Ed had simply placed the six triangles in layers, with no dividers, only frames, just one solid bottom piece and a lid, with the whole Dagwood sandwich bolted together through the 3 corners. While that held all the pieces snug for storage or shipping, it was unwieldy for actually playing with it and then rebuilding it. Without a floor for each layer, there would be no way to pick up all those pieces and stack them again.

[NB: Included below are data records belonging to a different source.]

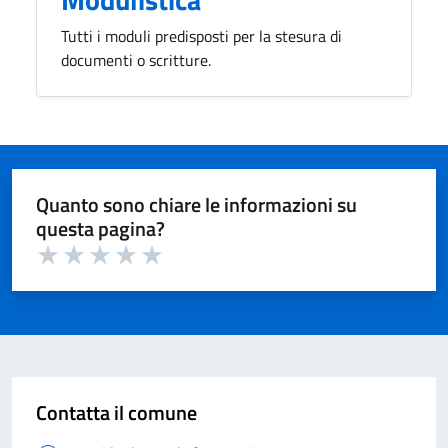
Tutti i moduli predisposti per la stesura di
documenti o scritture.
Quanto sono chiare le informazioni su
questa pagina?
Valuta 1 su 5
Valuta 2 su 5
Valuta 3 su 5
Valuta 4 su 5
Valuta 5 su 5
Contatta il comune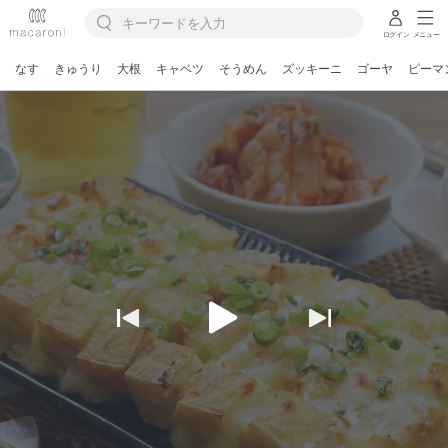
ログイン
メニュー
なす
きゅうり
大根
キャベツ
そうめん
ズッキーニ
ゴーヤ
ピーマ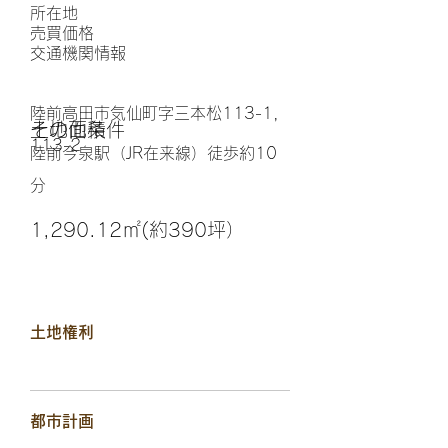
所在地
​売買価格
交通機関情報
陸前高田市気仙町字三本松113-1，
その他条件
土地面積
113-2
陸前今泉駅（JR在来線）徒歩約10
分
1,290.12㎡(約390坪）
土地権利
都市計画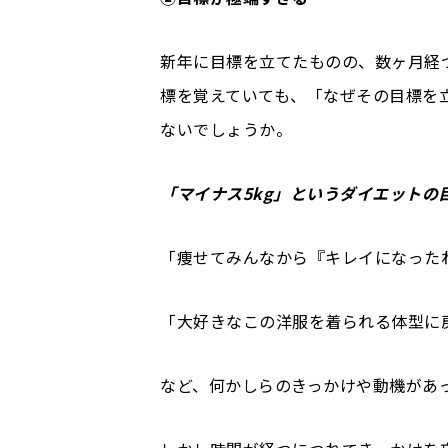
新年に目標を立てたものの、数ヶ月経
標を覚えていても、「なぜその目標を
ないでしょうか。
「マイナス5kg」というダイエットの
「痩せてみんなから『キレイになった
「大好きなこの洋服を着られる体型に
など、何かしらのきっかけや動機があ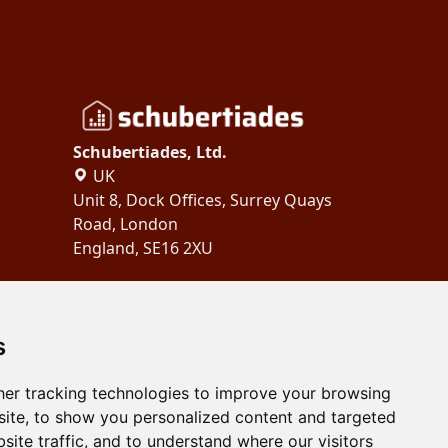
Schubertiades, Ltd.
UK
Unit 8, Dock Offices, Surrey Quays
Road, London
England, SE16 2XU
Copyright 2024
Schubertiades,
Ltd.
s
er tracking technologies to improve your browsing
ite, to show you personalized content and targeted
site traffic, and to understand where our visitors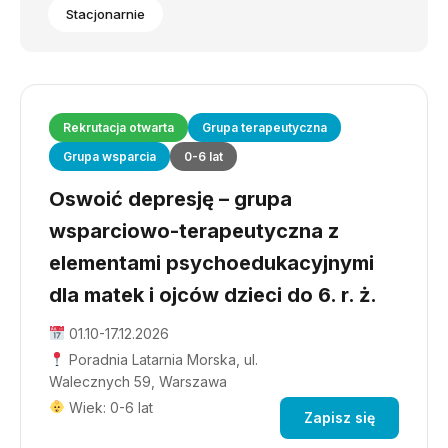
Stacjonarnie
Rekrutacja otwarta
Grupa terapeutyczna
Grupa wsparcia
0-6 lat
Oswoić depresję – grupa
wsparciowo-terapeutyczna z
elementami psychoedukacyjnymi
dla matek i ojców dzieci do 6. r. ż.
01.10-17.12.2026
Poradnia Latarnia Morska, ul.
Walecznych 59, Warszawa
Wiek: 0-6 lat
Zapisz się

We decided to give each layer its own floor, gluing the little borders on them to make individual holding trays. Worked like a charm, even though we had to cut hundreds of floors and spent many days gluing. The next step was peeling the protective paper off each piece, sometimes on both sides. Because of the years in storage, the paper was not always willing to come off. Heating it with a heat gun helped a little, though it was still a struggle. Oh, but what pretty colors showed up—transparent and translucent shimmers in 6 colors per set. Having each "petal" with its own color would surely be helpful in sorting and solving the set back to its original configuration.

We happily offered the OCTIAMOND STACK in its limited edition, while they lasted, for avid solvers and collectors, at a ridiculously low price. We didn't supply an instruction book, only a solution sheet. You can find more than you can handle at Ed's website, MathPuzzle.com, and on the Poly Pages of Andrew Clarke.